Combat Controllers are the combat airmen of the CCTs (Combat Control Teams). Their motto is First There, representing their traditional deployment ahead of conventional and even other SOF troops into forward areas and hostile environments in order to establish assault zones and perform other missions. They are ground combat forces acting much like pathfinders, working in remote, typically hostile areas (frequently ‘behind the lines’ in ‘traditional’ warfare) as air traffic controllers, coordinating fire support and assisting in C3 (command, control and communications) efforts in non-permissive, covert and/or austere environments. Because they deploy in their own teams as well as alongside other SOF units (Army Rangers, Special Forces, SEALs and others) on combat, reconnaissance, FID and CSAR missions, Combat Controllers are required to have direct action, demolitions and other capabilities not typically associated with Air Force personnel.

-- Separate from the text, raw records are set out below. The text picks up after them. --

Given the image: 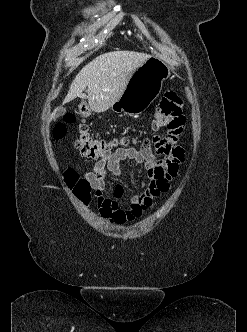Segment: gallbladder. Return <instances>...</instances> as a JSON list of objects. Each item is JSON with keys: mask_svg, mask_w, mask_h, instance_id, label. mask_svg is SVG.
Segmentation results:
<instances>
[{"mask_svg": "<svg viewBox=\"0 0 247 332\" xmlns=\"http://www.w3.org/2000/svg\"><path fill=\"white\" fill-rule=\"evenodd\" d=\"M66 112L65 108H60L58 109V111L56 112V117H60L61 115H63Z\"/></svg>", "mask_w": 247, "mask_h": 332, "instance_id": "1", "label": "gallbladder"}]
</instances>
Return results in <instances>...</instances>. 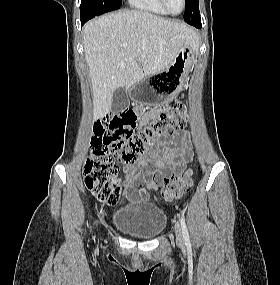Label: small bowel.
Masks as SVG:
<instances>
[{"label":"small bowel","instance_id":"obj_1","mask_svg":"<svg viewBox=\"0 0 280 285\" xmlns=\"http://www.w3.org/2000/svg\"><path fill=\"white\" fill-rule=\"evenodd\" d=\"M155 113H146L141 123H145ZM192 157V147L186 132H176L171 137L163 135L149 149L148 154L139 157L134 163H125L127 197L135 201L148 200V190L158 188L183 171Z\"/></svg>","mask_w":280,"mask_h":285}]
</instances>
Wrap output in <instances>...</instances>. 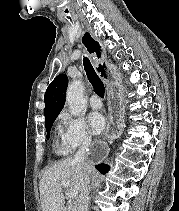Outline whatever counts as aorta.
<instances>
[{"label":"aorta","mask_w":179,"mask_h":211,"mask_svg":"<svg viewBox=\"0 0 179 211\" xmlns=\"http://www.w3.org/2000/svg\"><path fill=\"white\" fill-rule=\"evenodd\" d=\"M66 101L73 116H79L86 108L84 101V86L81 81L70 83L66 93Z\"/></svg>","instance_id":"1"}]
</instances>
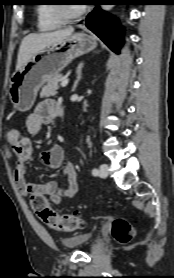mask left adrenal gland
<instances>
[{
	"label": "left adrenal gland",
	"instance_id": "obj_1",
	"mask_svg": "<svg viewBox=\"0 0 174 278\" xmlns=\"http://www.w3.org/2000/svg\"><path fill=\"white\" fill-rule=\"evenodd\" d=\"M82 67H83V63H80L77 67V70H76V73H77V78L74 82V85H73V88H72V92L75 91L79 81L81 80L82 78Z\"/></svg>",
	"mask_w": 174,
	"mask_h": 278
}]
</instances>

CCTs trace their history to the first Army Pathfinders, created by insistence of General Gavin of the 82ND Airborne Division after troopers dropped by night near Gela, Sicily, were scattered from miles by high winds and poor visual references. Pathfinders were envisioned as dropping in ahead of main airborne assault forces to emplace NAVAIDs, establishing visual and electronic aids to guide follow-on aircraft and troops (in those days these were the Eureka radar beacon and burning signals, such as barrels of fuel-soaked sands). Perhaps most famously, pathfinders were deployed during Operation Overlord. Later in the European theater, Combat Control Teams utilizing jeeps and mounted radios to communicate with following aircraft to coordinate resupply drops, CAS missions of the day and to provide aircraft control. CCTs of some form (whether called FACs other, defacto acronyms) have been involved in some combat, humanitarian, peacekeeping and other classified operations since the USAF became an autonomous branch of the military.